Records drawn from a dataset:
- - - - -

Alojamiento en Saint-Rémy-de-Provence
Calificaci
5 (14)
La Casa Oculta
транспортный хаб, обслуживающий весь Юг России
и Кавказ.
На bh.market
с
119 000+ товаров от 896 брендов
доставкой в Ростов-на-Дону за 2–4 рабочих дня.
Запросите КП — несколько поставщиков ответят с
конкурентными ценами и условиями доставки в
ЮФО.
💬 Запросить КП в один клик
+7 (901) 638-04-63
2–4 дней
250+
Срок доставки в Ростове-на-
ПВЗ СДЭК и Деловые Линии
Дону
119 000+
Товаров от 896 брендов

- - - - -

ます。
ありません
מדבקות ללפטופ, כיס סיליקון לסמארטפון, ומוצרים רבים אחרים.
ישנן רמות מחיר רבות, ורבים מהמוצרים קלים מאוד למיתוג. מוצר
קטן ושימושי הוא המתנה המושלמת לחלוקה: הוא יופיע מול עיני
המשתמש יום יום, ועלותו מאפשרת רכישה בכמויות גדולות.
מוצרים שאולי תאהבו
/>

- - - - -

*AIM OF THE TASK*
Copy out every line of the data in which the word "Дону" is found.

*OUTPUT OF THE TASK*
доставкой в Ростов-на-Дону за 2–4 рабочих дня.
Дону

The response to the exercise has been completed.